The guy sux and just takes up space on the roster. Please don't tell me how he can spread the floor for Duncan. You can get role players to do so but Spurs need a SG that can do it all.


----------



## carlos710 (Jun 13, 2002)

yeah, steve smith sux.. the good thing its that he is on his last year off contract, robinson too, so the spurs are going to have a lot of cap room to bring on another super star (jason kidd ? ) and i dream with the spurs trading a bunch of players for Lebron James next year


----------



## hOnDo (Jun 26, 2002)

> Originally posted by *carlos710 *
> yeah, steve smith sux.. the good thing its that he is on his last year off contract, robinson too, so the spurs are going to have a lot of cap room to bring on another super star (jason kidd ? ) and i dream with the spurs trading a bunch of players for Lebron James next year



I dont know why everyone is making a huge deal of Lebron James. Yeah i mean sure he is a good HIGH SCHOOL player, but the NBA game is just so much faster and much more physical. I think he'll do ok after a few years of adjustment. IMO he is getting overhyped.


----------



## Shaqs big toe (May 21, 2002)

A few years ago when he could actually move, Smith would have been perfect for the Spurs. Now, he looks as though he has added a good 25-30 lbs and has slowed a few steps.

As a result, he cannot get open and gets less open looks and is therefore close to being worthless to the Spurs


----------



## Spurs4Life (Jul 9, 2002)

Come on, guys... Smitty has been Mr. Clutch for us all year! Why start bashing him now? Because he's old? The guy shot over 47% from 3 point range last season! That has to count for something! 

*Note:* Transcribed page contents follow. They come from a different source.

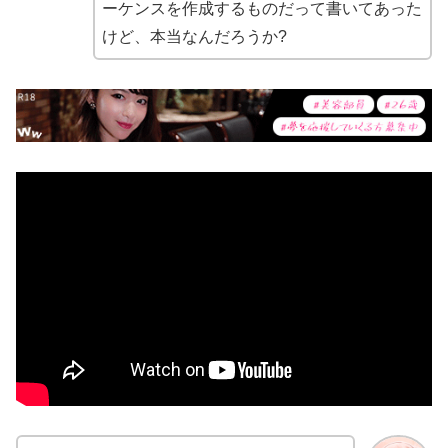
ーケンスを作成するものだって書いてあった
けど、本当なんだろうか?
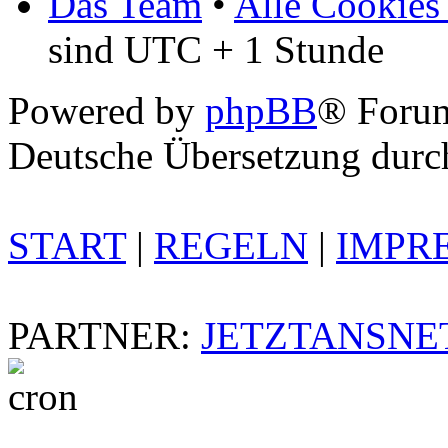
Das Team
•
Alle Cookies
sind UTC + 1 Stunde
Powered by
phpBB
® Foru
Deutsche Übersetzung dur
START
|
REGELN
|
IMPR
PARTNER:
JETZTANSNE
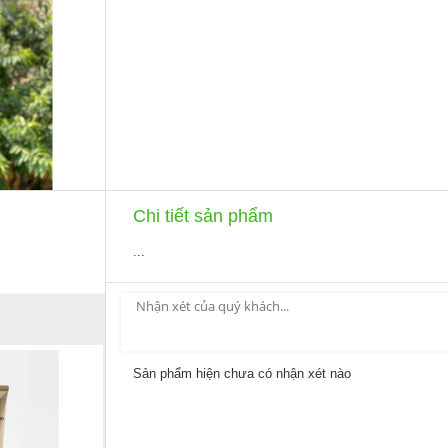
Chi tiết sản phẩm
...
Sản phẩm hiện chưa có nhận xét nào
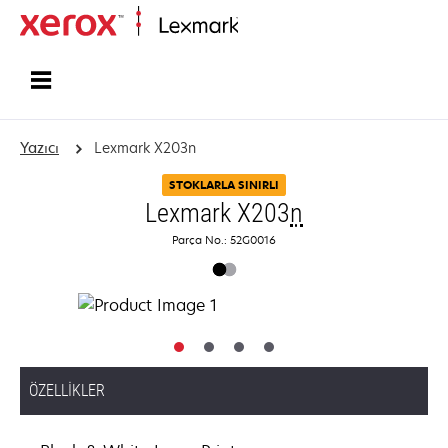
Ana sayfa
Yazıcı
Lexmark X203n
STOKLARLA SINIRLI
Lexmark X203
n
Parça No.: 52G0016
ÖZELLIKLER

I'm just curious why you guys bash him now after he gave his all during the regular season last year...

By the way-- You guys will have to learn that I am a HUGE Steve Smith fan. I'm sorry, I just can't tolerate the Smitty bashing that is going on here.


----------



## John (Jun 9, 2002)

I think Steve wasn't going to get the job done even in his prime if you are talking about a 7 game series over Lakers.

The guy is clutch at shooting, but Lakers objective was to collapse on Duncan and run at whoever Duncan passes theball to, Steve is not a good on the ball scorer at all.


----------



## BBallFan (Jul 13, 2002)

Well, there was a trade rumor between the Spurs/Cavs (Insidehoops.com reported it in a blip it took out of a San Antonio news paper) that was Tyrone Hill, Chris Mihm, and Lamond Murray for Steve Smith and Antonio Daniels.

That makes it so there would be less cap room next year, but it definately helps in terms of talent.


----------



## TiMVP2 (Jun 19, 2003)

hOnDo said:


> I dont know why everyone is making a huge deal of Lebron James. Yeah i mean sure he is a good HIGH SCHOOL player, but the NBA game is just so much faster and much more physical. I think he'll do ok after a few years of adjustment. IMO he is getting overhyped.



WRONG.


----------



## Ben (Nov 7, 2006)

MDIZZ said:


> WRONG.


:lol::lol:


----------



## HB (May 1, 2004)

John is a spurs fan now??


----------